How many lines in the entries below contain "Hanson"? Answer with the number only.
━━━ Input data
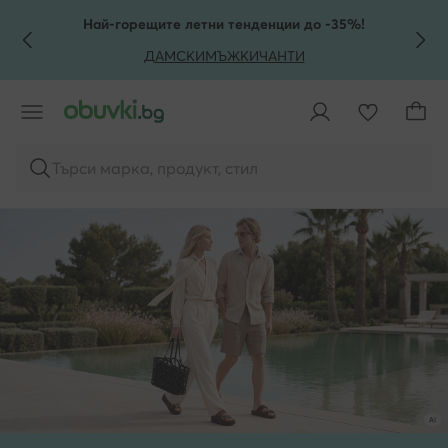
КЪМ ОСНОВНОТО СЪДЪРЖАНИЕ
КЪМ ТЪРСЕНЕ
Най-горещите летни тенденции до -35%!
ДАМСКИ
МЪЖКИ
ЧАНТИ
Търси марка, продукт, стил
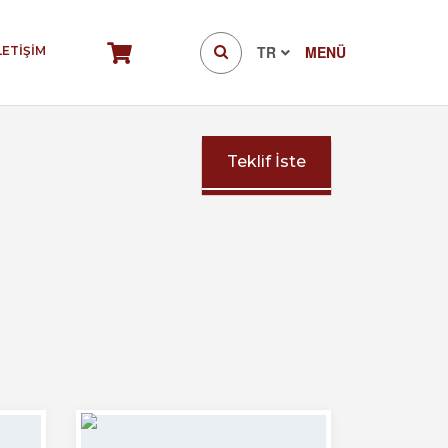
TR
MENÜ
LETİŞİM
Teklif İste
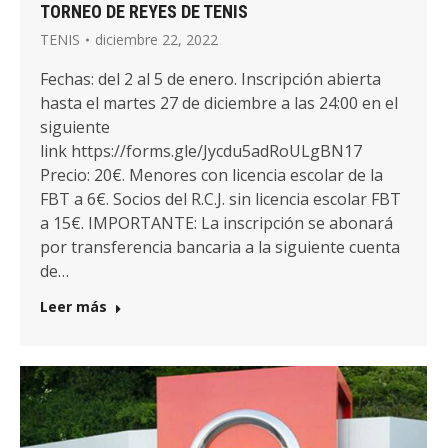
TORNEO DE REYES DE TENIS
TENIS
diciembre 22, 2022
Fechas: del 2 al 5 de enero. Inscripción abierta
hasta el martes 27 de diciembre a las 24:00 en el
siguiente
link https://forms.gle/Jycdu5adRoULgBN17
Precio: 20€. Menores con licencia escolar de la
FBT a 6€. Socios del R.C.J. sin licencia escolar FBT
a 15€. IMPORTANTE: La inscripción se abonará
por transferencia bancaria a la siguiente cuenta
de…
Leer más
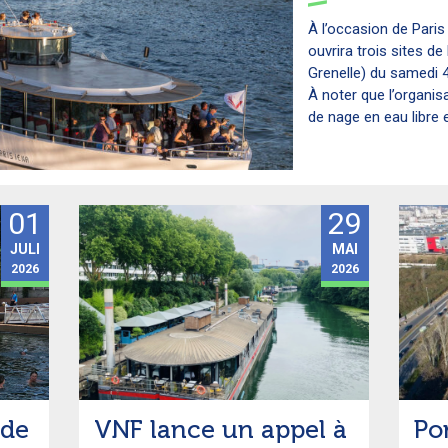
À l’occasion de Paris 
ouvrira trois sites de
Grenelle) du samedi 4
À noter que l’organi
de nage en eau libre et
01
29
JULI
MAI
2026
2026
 de
VNF lance un appel à
Pon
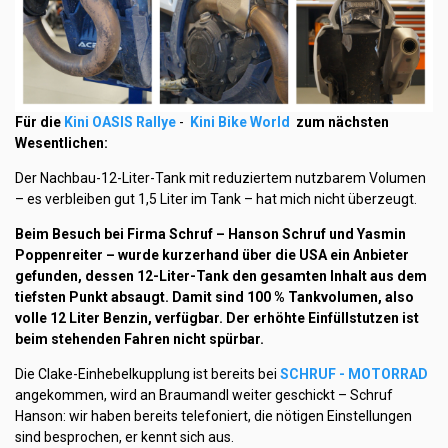
Für die
Kini OASIS Rallye
-
Kini Bike World
zum nächsten
Wesentlichen:
Der Nachbau-12-Liter-Tank mit reduziertem nutzbarem Volumen
– es verbleiben gut 1,5 Liter im Tank – hat mich nicht überzeugt.
Beim Besuch bei Firma Schruf – Hanson Schruf und Yasmin
Poppenreiter – wurde kurzerhand über die USA ein Anbieter
gefunden, dessen 12-Liter-Tank den gesamten Inhalt aus dem
tiefsten Punkt absaugt. Damit sind 100 % Tankvolumen, also
volle 12 Liter Benzin, verfügbar. Der erhöhte Einfüllstutzen ist
beim stehenden Fahren nicht spürbar.
Die Clake-Einhebelkupplung ist bereits bei
SCHRUF - MOTORRAD
angekommen, wird an Braumandl weiter geschickt – Schruf
Hanson: wir haben bereits telefoniert, die nötigen Einstellungen
sind besprochen, er kennt sich aus.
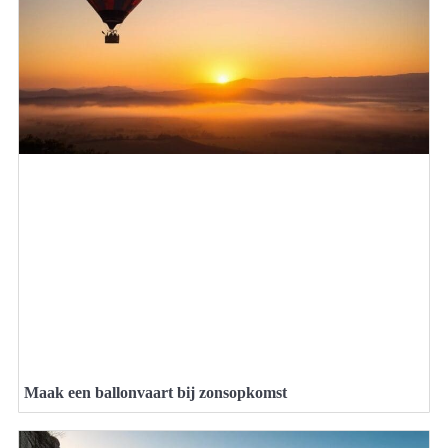
Maak een ballonvaart bij zonsopkomst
━━━━━━
# Expected answer:
2